That type of accounting for Social Security would be fine as far as I'm concerned as long as they kept it separate from the rest of the budget, which they don't.  That means that the payroll taxes paid into Social Security are considered income for the whole budget.

For nearly four decades, officially sanctioned accounting gimmicks have masked federal deficit reality. Surpluses in trust accounts, such as Social Security, have been used to obscure the true shortfall in government spending. With less than one tenth of the actual deficit being reported each year, a cumulative negative net worth for the U.S. government has built up in stealth to a level that now tops $45 trillion, with total obligations of $47.3 trillion (more than four times annual GDP). The problem has moved beyond crisis to an uncontrollable disaster that threatens the existence of the U.S. dollar and global financial stability.

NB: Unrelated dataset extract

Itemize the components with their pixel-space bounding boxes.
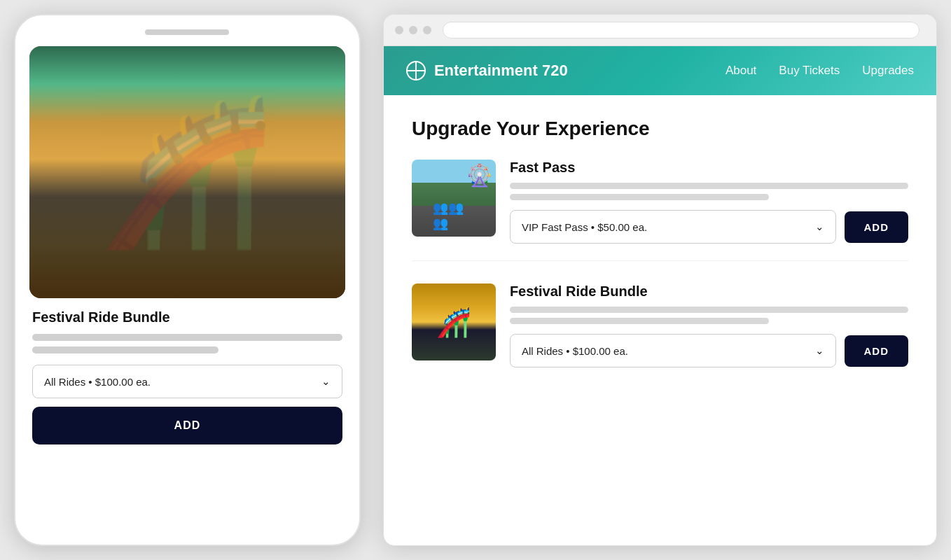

Indeed, the unfolding fiscal nightmare likely will entail a U.S. hyperinflation and a resulting collapse in the value of the world's primary reserve currency, the dollar. With surviving politicians looking to restore public faith in the global currency system, a new system probably will be based on gold, the only monetary asset that has held public confidence for millennia.

This article updates and expands upon our original background piece on the topic, "Federal Deficit Reality", published in September 2004, and a special economic alert, "Financial Report of the United States Government (FY 2004)", which appeared last December. Portions of those articles are revised and incorporated herein.

Current Detail and Options

While the official cash-accounting deficit for fiscal-year 2004 (year-ended September 30) widened by 10.0% to $413 billion, the broad GAAP-based deficit (including Social Security, etc.) blew up to $11.1 trillion (96% of GDP) in 2004, triple the 2003 deficit level of $3.7 trillion.

Much of the increase in the broad GAAP-based deficit was due to a set-up charge from booking the 2004 "enhancements" to the Medicare system. Net of the $6.4 trillion one-time increase in net unfunded liabilities, the annual broad deficit was about $4.7 trillion, which still would have been a shortfall with 100% taxation.        

--------------------------------------------------------------------
  U.S. Government - Alternate Fiscal Deficit and Debt (Source: US
    Treasury; $s Are Either Billions or Trillions, as Indicated)
--------------------------------------------------------------------
             Formal   GAAP    GAAP       GAAP         Tot.         Federal
             Cash-    Ex-SS    With SS    Federal       Gross     Obliga-
Fiscal   Based    Etc.        Etc.          Negative     Federal   tions
  Year   Deficit    Deficit   Deficit      Net Worth   Debt       (GAAP)
--------------------------------------------------------------------
              (Bil)           (Bil)         (Tril)       (Tril)         (Tril)     (Tril)
             ------        ------     ------      ------        ------    ------
2004  $412.8    $615.6     $11.1*   45.9          $7.4     $47.3
2003    374.8       667.6         3.7     34.8             6.8       36.2
2002    157.8       364.5         1.5     32.1             6.2       32.7
--------------------------------------------------------------------
  *$4.7 trillion, excluding one-time setup costs of the Medicare
    Prescription Drug, Improvement, and Modernization Act of 2003
    (enacted December 8, 2003).
---------------------------------------------------------------------

Nonetheless, the total numbers reflect something close to true liability. The new Medicare charges show how quickly politicians can make an already impossible situation significantly worse. By adding features to Medicare without setting up full funding for same, the Administration and Congress helped increase the total net present value of unfunded federal government obligations by 31%, from $36.2 trillion to $47.3 trillion in just one year.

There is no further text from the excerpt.